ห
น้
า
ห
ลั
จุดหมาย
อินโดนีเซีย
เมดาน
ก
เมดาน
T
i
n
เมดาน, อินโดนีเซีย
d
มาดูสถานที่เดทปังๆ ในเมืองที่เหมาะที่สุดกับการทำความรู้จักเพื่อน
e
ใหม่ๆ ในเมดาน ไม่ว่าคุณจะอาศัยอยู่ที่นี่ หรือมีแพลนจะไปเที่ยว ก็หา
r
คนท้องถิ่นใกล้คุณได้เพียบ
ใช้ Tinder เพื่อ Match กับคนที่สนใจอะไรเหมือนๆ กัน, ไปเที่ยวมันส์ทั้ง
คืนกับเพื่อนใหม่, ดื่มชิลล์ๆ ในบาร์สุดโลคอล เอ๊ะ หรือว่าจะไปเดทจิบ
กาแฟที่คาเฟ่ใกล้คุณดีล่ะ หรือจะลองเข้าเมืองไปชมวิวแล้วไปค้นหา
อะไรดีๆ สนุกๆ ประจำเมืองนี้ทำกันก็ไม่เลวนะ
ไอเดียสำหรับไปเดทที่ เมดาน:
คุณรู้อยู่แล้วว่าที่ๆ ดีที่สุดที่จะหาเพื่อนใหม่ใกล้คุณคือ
--
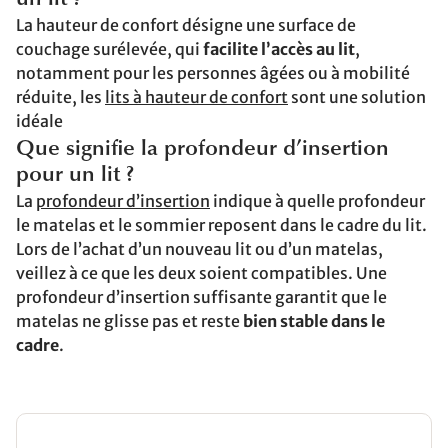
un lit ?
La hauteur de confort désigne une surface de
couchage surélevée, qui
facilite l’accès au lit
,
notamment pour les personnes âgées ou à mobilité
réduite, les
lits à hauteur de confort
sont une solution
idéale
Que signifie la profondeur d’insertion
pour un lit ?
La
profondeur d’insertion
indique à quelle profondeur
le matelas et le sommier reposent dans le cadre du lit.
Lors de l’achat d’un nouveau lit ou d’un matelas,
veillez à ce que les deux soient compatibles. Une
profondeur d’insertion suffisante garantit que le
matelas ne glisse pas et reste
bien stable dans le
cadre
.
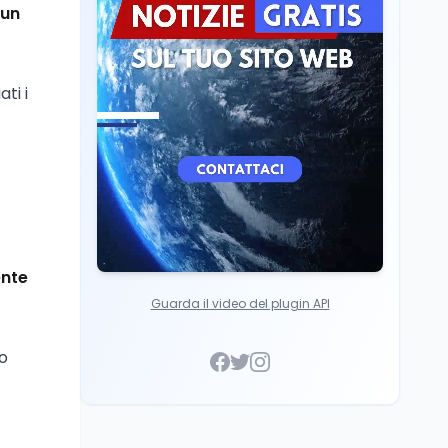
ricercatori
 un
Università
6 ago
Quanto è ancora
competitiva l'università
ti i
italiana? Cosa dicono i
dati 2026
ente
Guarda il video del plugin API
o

Work instructions
Where a line in the records above contains the string "pour", copy that line.

Result of the task
notamment pour les personnes âgées ou à mobilité
pour un lit ?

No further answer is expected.